| WHAT THE TASK ASKS |
Return the lines that run from the beginning of the entries to the line holding "when there is a tough comp", inclusive, and drop the pictures.
***** RECORDS FOR THIS EXERCISE
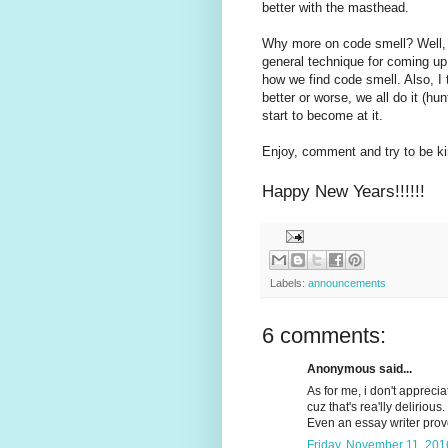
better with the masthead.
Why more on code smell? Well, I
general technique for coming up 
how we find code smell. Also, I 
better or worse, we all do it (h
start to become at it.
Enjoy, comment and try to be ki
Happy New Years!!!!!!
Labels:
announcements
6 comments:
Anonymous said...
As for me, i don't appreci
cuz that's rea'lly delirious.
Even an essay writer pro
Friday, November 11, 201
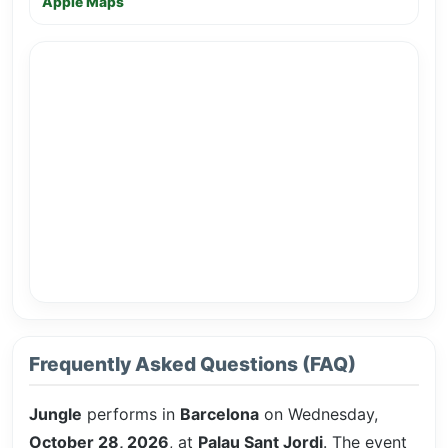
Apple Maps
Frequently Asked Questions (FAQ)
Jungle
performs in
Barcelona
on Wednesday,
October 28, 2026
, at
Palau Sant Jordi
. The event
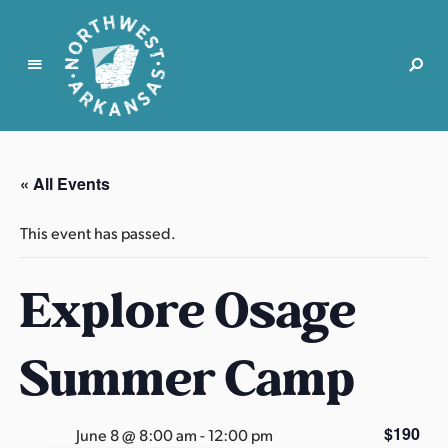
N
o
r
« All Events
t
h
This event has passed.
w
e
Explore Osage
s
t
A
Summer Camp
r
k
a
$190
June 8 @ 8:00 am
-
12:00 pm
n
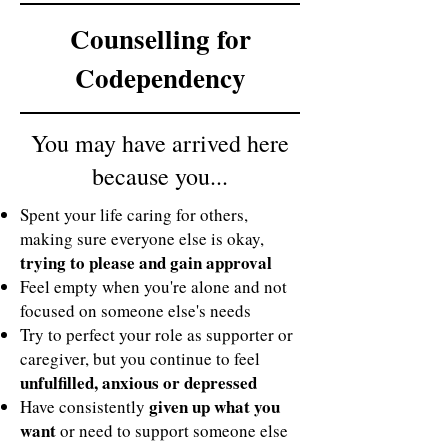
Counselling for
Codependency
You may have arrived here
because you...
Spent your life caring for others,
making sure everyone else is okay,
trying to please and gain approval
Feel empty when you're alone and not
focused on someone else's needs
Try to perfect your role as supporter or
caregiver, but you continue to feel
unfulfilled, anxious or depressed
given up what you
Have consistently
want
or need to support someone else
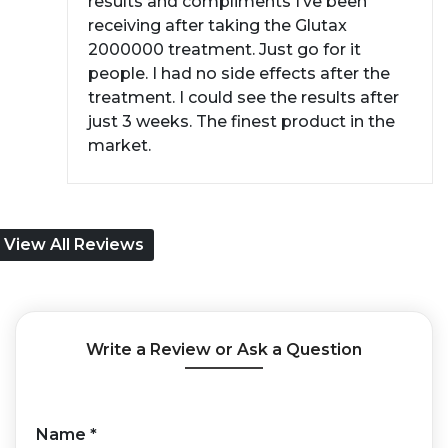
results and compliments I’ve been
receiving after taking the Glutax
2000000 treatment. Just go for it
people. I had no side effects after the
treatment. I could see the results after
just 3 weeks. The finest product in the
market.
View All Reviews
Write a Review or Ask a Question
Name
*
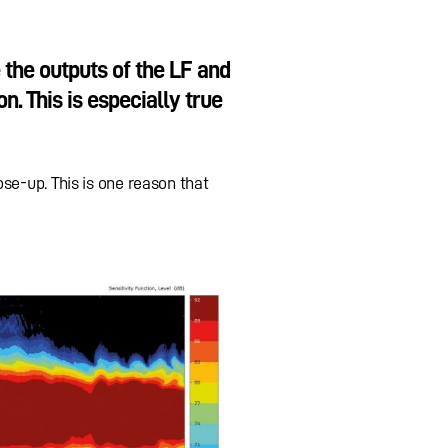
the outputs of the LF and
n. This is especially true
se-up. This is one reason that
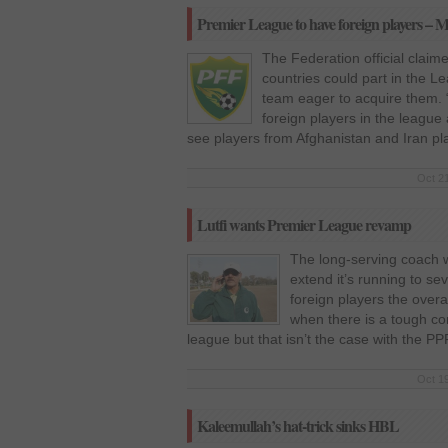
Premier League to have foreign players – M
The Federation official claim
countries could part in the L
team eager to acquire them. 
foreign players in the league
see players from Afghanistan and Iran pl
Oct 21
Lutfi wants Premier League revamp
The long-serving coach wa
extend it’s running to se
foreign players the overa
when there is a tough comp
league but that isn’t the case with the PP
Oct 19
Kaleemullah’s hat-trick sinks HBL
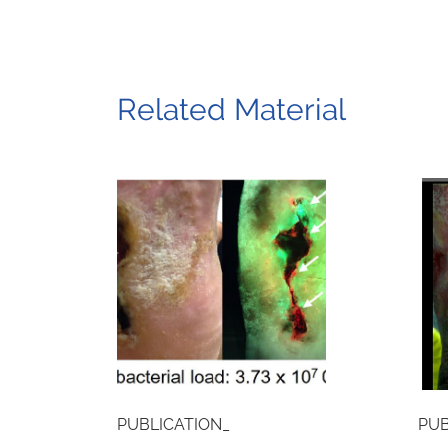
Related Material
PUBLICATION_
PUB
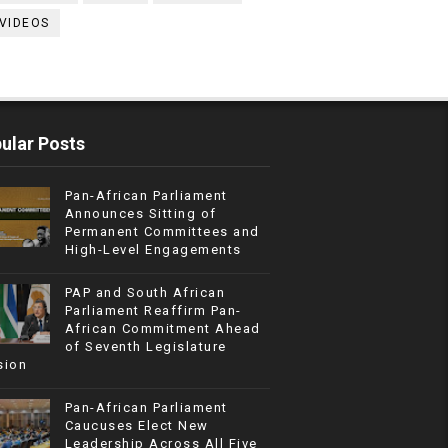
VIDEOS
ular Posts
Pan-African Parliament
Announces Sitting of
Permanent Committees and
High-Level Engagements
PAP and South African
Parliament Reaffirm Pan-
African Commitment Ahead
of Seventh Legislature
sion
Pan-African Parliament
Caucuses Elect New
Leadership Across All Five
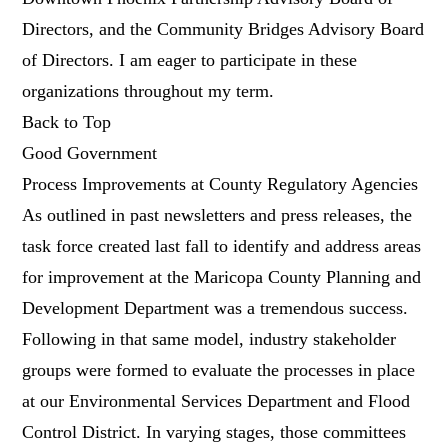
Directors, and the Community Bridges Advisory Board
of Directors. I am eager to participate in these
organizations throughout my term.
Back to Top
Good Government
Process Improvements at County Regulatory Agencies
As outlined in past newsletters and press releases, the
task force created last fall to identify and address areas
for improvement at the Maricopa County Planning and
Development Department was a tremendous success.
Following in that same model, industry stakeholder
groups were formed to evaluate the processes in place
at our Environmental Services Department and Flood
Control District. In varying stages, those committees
**********
| PROBLEM SOLUTION |
better with the masthead.
Why more on code smell? Well, I
general technique for coming up 
how we find code smell. Also, I 
better or worse, we all do it (h
start to become at it.
Enjoy, comment and try to be ki
Happy New Years!!!!!!
Labels:
announcements
6 comments:
Anonymous said...
As for me, i don't appreci
cuz that's rea'lly delirious.
Even an essay writer pro
Friday, November 11, 201
Apple Maps
Frequently Asked Questions (FAQ)
Jungle
performs in
Barcelona
on Wednesday,
October 28, 2026
, at
Palau Sant Jordi
. The event
N
o
r
« All Events
t
h
This event has passed.
w
e
Explore Osage
s
t
A
Summer Camp
r
k
a
$190
June 8 @ 8:00 am
-
12:00 pm
n
Counselling for
Codependency
You may have arrived here
because you...
Spent your life caring for others,
making sure everyone else is okay,
trying to please and gain approval
Feel empty when you're alone and not
focused on someone else's needs
Try to perfect your role as supporter or
caregiver, but you continue to feel
unfulfilled, anxious or depressed
given up what you
Have consistently
want
or need to support someone else
results and compliments I’ve been
receiving after taking the Glutax
2000000 treatment. Just go for it
people. I had no side effects after the
treatment. I could see the results after
just 3 weeks. The finest product in the
market.
View All Reviews
Write a Review or Ask a Question
Name
*
the outputs of the LF and
n. This is especially true
se-up. This is one reason that
Premier League to have foreign players – M
The Federation official claim
countries could part in the L
team eager to acquire them. 
foreign players in the league
see players from Afghanistan and Iran pl
Oct 21
Lutfi wants Premier League revamp
The long-serving coach wa
extend it’s running to se
foreign players the overa
when there is a tough comp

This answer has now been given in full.